Linearly Stabilized Schemes for the Time Integration of Stiff Nonlinear PDEs

TL;DR

This paper introduces linearly stabilized schemes that efficiently and unconditionally stably integrate stiff nonlinear PDEs by combining explicit nonlinear term computation with linear system solutions.

Contribution

The paper presents new and existing linearly stabilized schemes that are unconditionally stable for stiff nonlinear PDEs, simplifying implementation and reducing computational cost.

Findings

Schemes are unconditionally stable for stiff nonlinear PDEs.

Explicitly compute nonlinear terms while solving a fixed linear system.
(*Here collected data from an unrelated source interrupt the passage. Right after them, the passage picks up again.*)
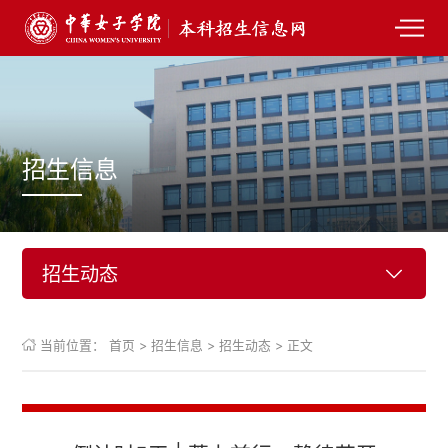
招生信息
招生动态
当前位置：
首页
>
招生信息
>
招生动态
>
正文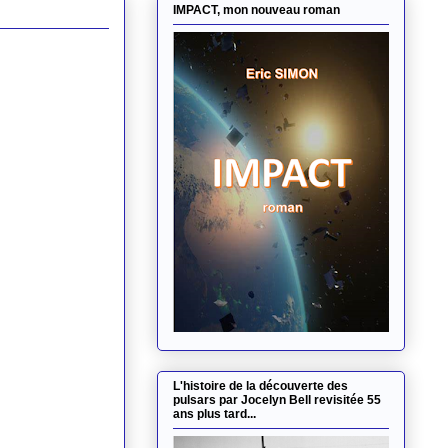
IMPACT, mon nouveau roman
L'histoire de la découverte des
pulsars par Jocelyn Bell revisitée 55
ans plus tard...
Applications demonstrate effectiveness of the proposed methods.

Abstract

In many applications, the governing PDE to be solved numerically contains a stiff component. When this component is linear, an implicit time stepping method that is unencumbered by stability restrictions is often preferred. On the other hand, if the stiff component is nonlinear, the complexity and cost per step of using an implicit method is heightened, and explicit methods may be preferred for their simplicity and ease of implementation. In this article, we analyze new and existing linearly stabilized schemes for the purpose of integrating stiff nonlinear PDEs in time. These schemes compute the nonlinear term explicitly and, at the cost of solving a linear system with a matrix that is fixed throughout, are unconditionally stable, thus combining the advantages of explicit and implicit methods. Applications are presented to illustrate the use of these methods.